Justin betrat das Tanzstudio eine gute halbe Stunde nach mir. Er setzte sich an den Rand – mit extra viel Abstand zu Aubree – und starrte uns mit leerem Blick an. Seine Augen waren noch immer glasig und gerötet. Ich versuchte mir keinen Kopf darüber zu machen, sondern ging immer wieder mit den Tänzern die Choreografie durch. Morgen stand schon eine neue Choreografie auf dem Plan, weshalb die Schritte jetzt einwandfrei sitzen mussten.

Erst um halb neun abends machten wir Feierabend. Justin hatte das Training beendet und verschwand aus dem Studio, ohne noch etwas zu sagen. Ich verabschiedete mich freundlich von allen Tänzern und bedankte mich noch einmal dafür, dass wir die Choreo immer und immer wieder durchgegangen waren. Für Justins Crew war es bestimmt sterbenslangweilig gewesen, immer wieder das Gleiche zu tanzen, nur weil ich alles erstmal lernen musste.
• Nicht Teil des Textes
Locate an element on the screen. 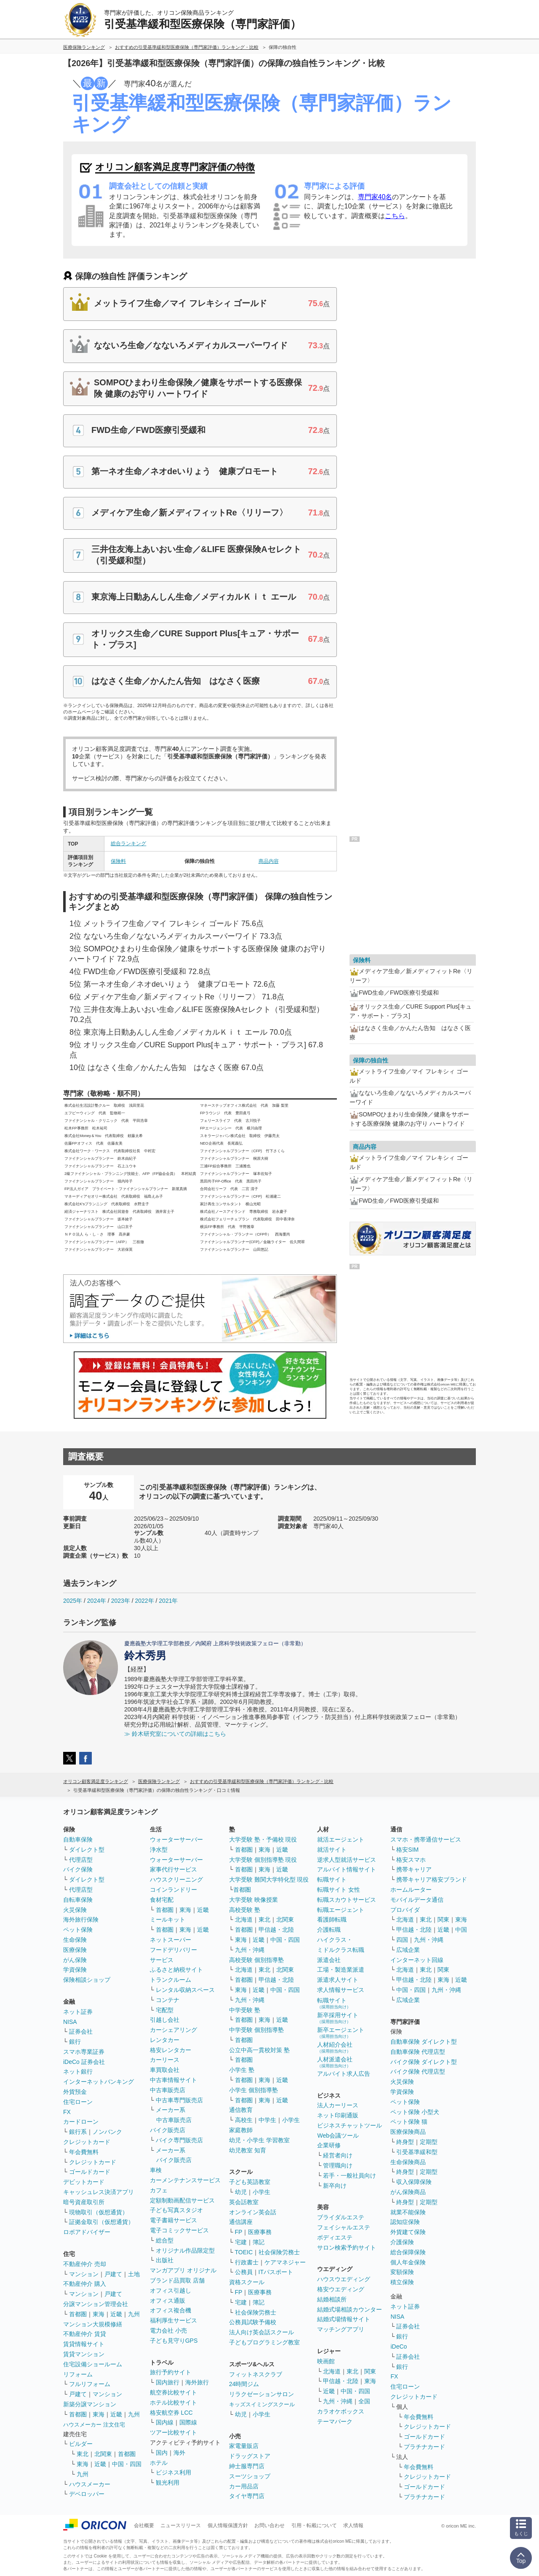 This screenshot has height=2576, width=539. 海外旅行保険 is located at coordinates (81, 1919).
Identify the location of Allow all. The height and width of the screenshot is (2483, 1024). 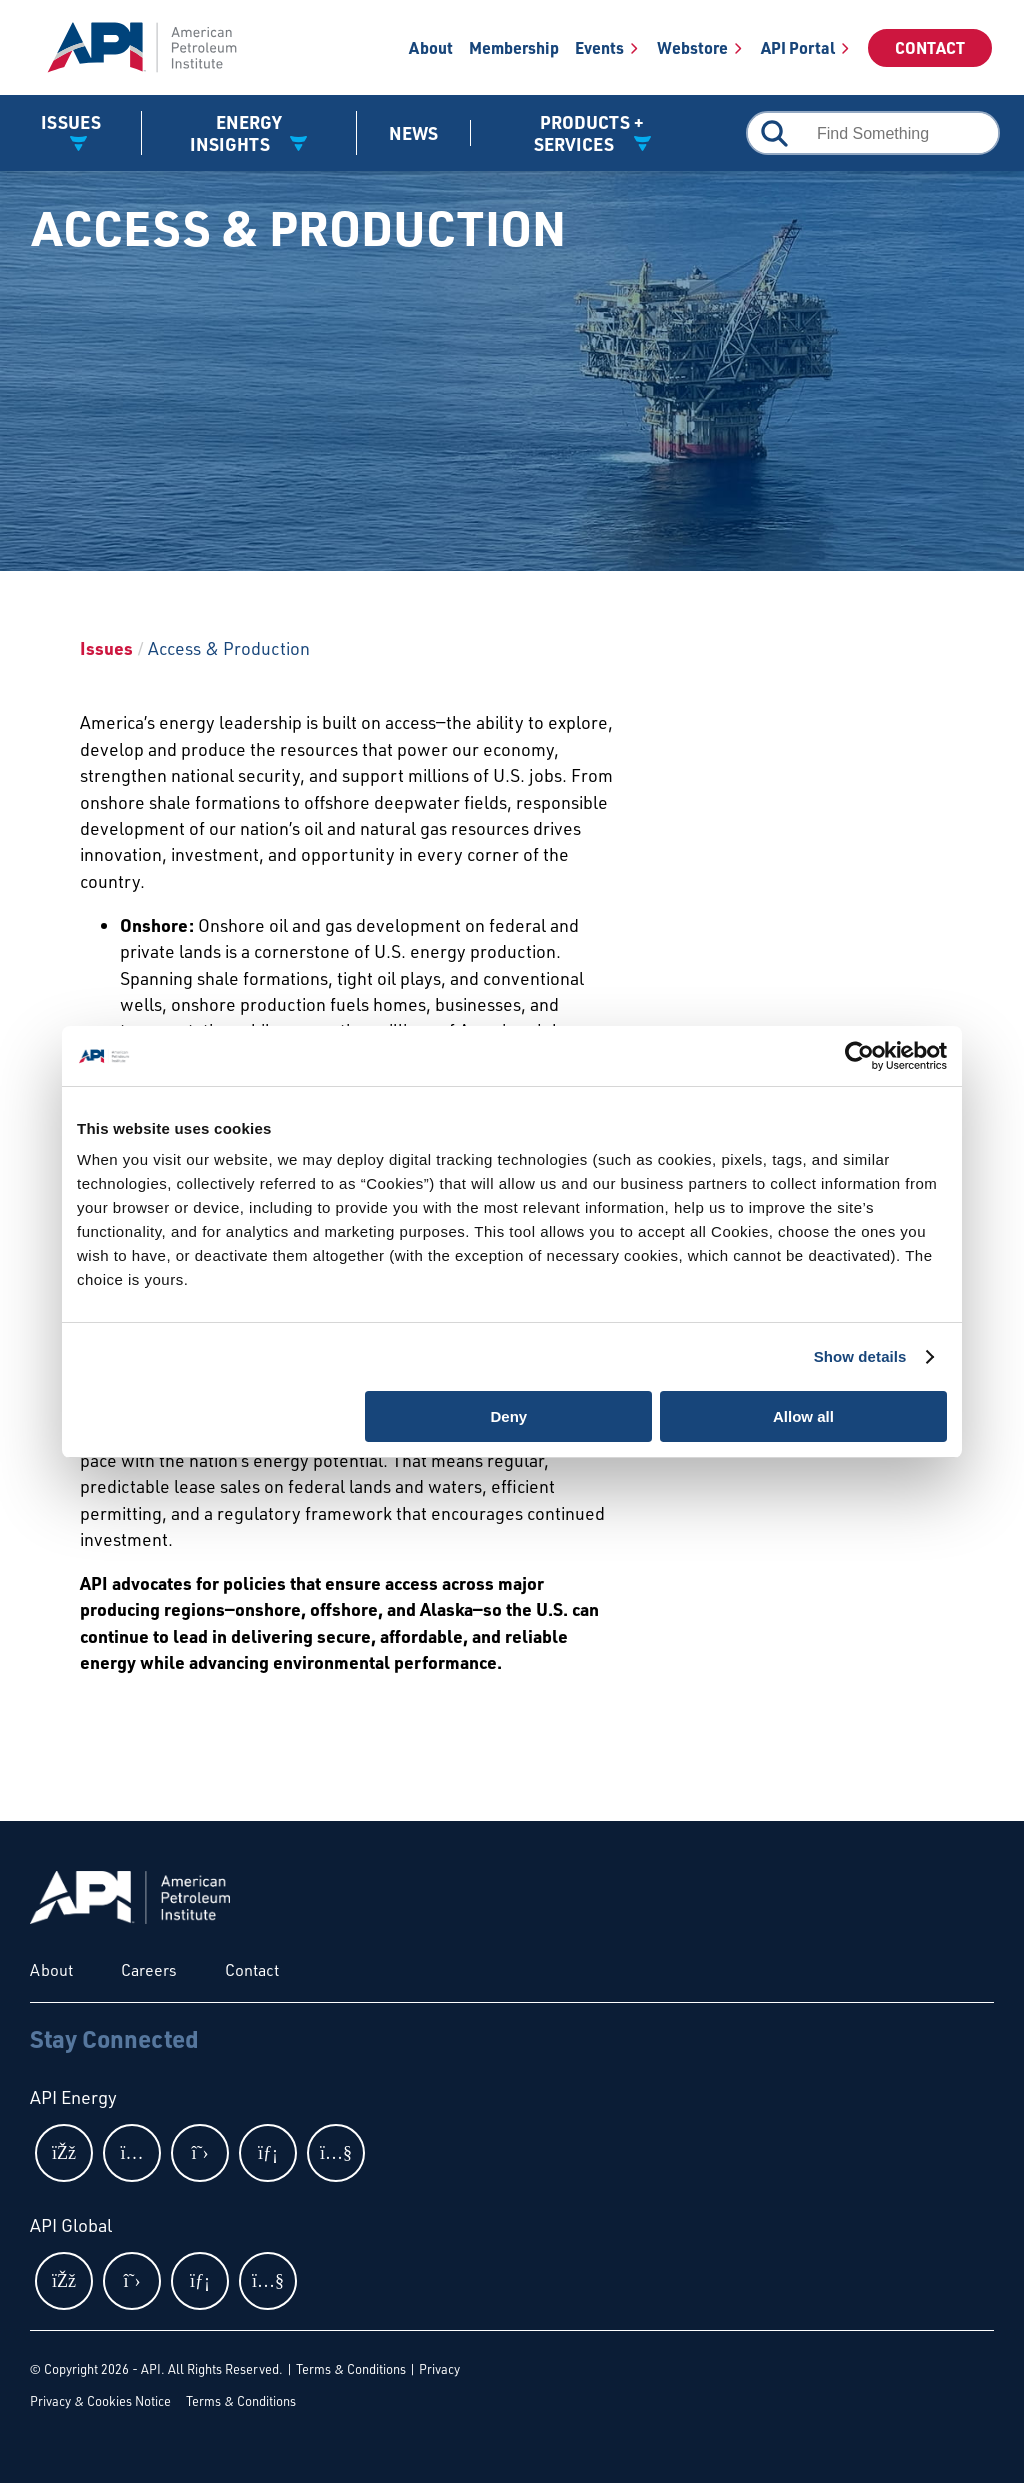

Schon, als ich zwanzig Minuten später die Haustür öffnete, wusste ich, dass meine Tochter schon tief und fest schlief. Ich hatte ihr versprochen eine Geschichte vorzulesen, aber um diese Uhrzeit war sie nicht mehr wach. Und wenn sie noch wach sein sollte, dann musste ich ein ernstes Wort mit meiner Mutter sprechen, weil sie genau wusste, dass Josi spätestens um 20 Uhr schlafen sollte. Das schlechte Gewissen machte sich in mir breit, weil ich mein Versprechen gebrochen hatte und Josi bestimmt traurig eingeschlafen war. Es tat mir unendlich leid, aber ich hätte das Training nicht vorzeitig beenden können. Hoffentlich verstand sie wie wichtig es war, dass ich bis zum Schluss beim Training blieb. Hoffentlich wusste sie, dass ich das alles für sie machte.
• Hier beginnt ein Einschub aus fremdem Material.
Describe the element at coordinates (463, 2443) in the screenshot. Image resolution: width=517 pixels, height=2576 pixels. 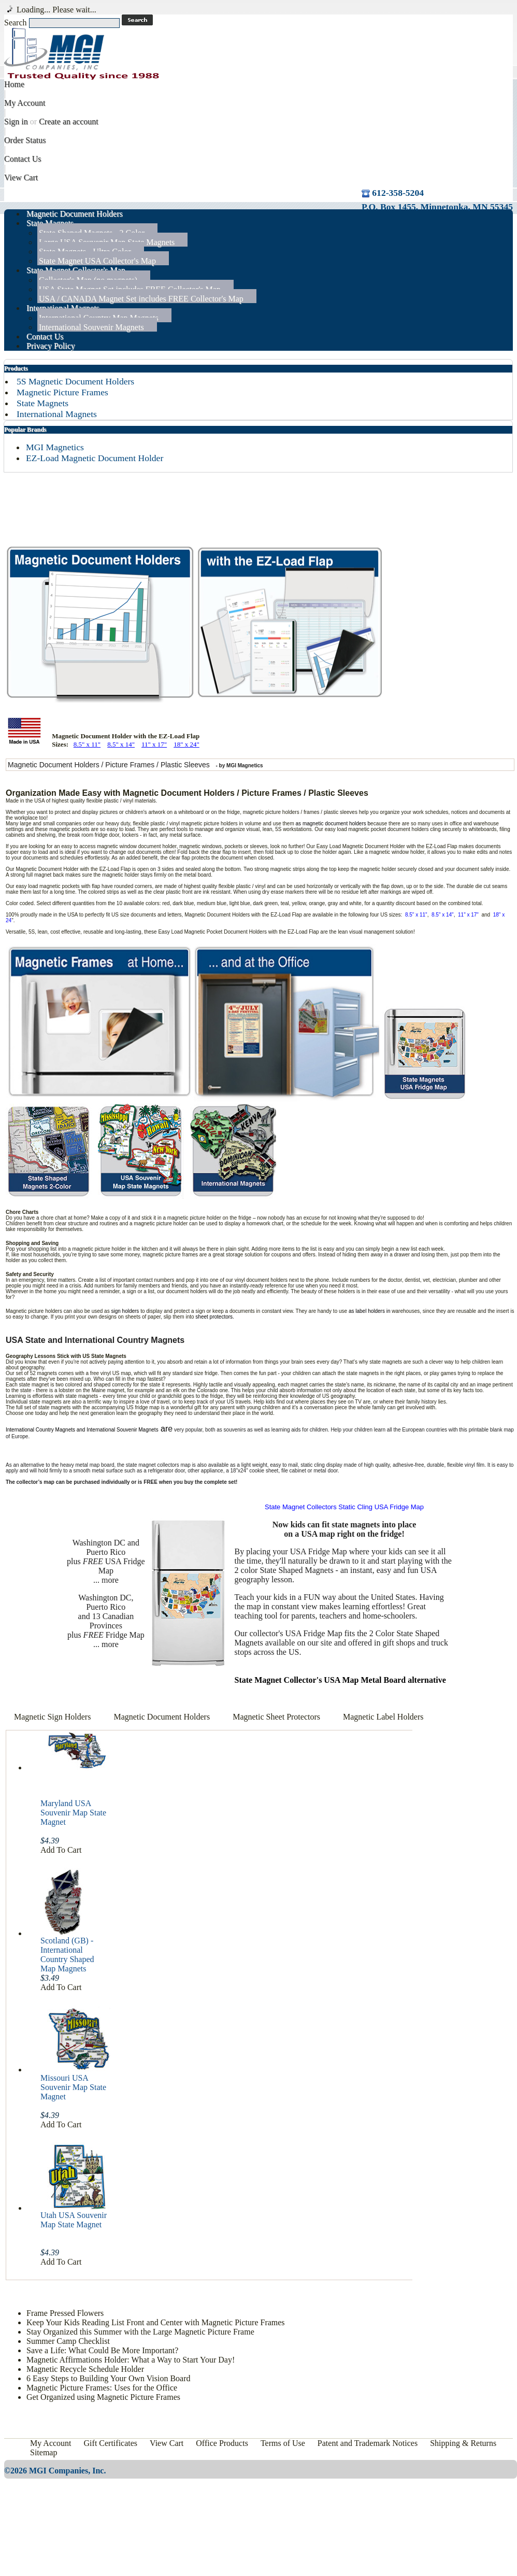 I see `Shipping & Returns` at that location.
Ich betrat das Wohnzimmer und stellte meine Sporttasche ab. Meine Mutter lächelte mich glücklich an und schaute kurz auf die Uhr.

„Das Training ging aber lange", stellte sie erschrocken fest. Wir hatten zehn Stunden trainiert und theoretisch musste man die halbe Stunde Pause noch mit dazurechnen. Ich war fix und fertig und meine Muskeln taten weh.

„Es ist nicht leicht die Choreos in der Kürze zu lernen. Aber es hat Spaß gemacht und ich bin froh, diese Chance bekommen zu haben", erzählte ich leise. „Josi schläft schon?"

Meine Mutter nickte.
„Sie hat geweint, weil du ihr nicht gute Nacht gesagt hast, aber ich konnte sie beruhigen."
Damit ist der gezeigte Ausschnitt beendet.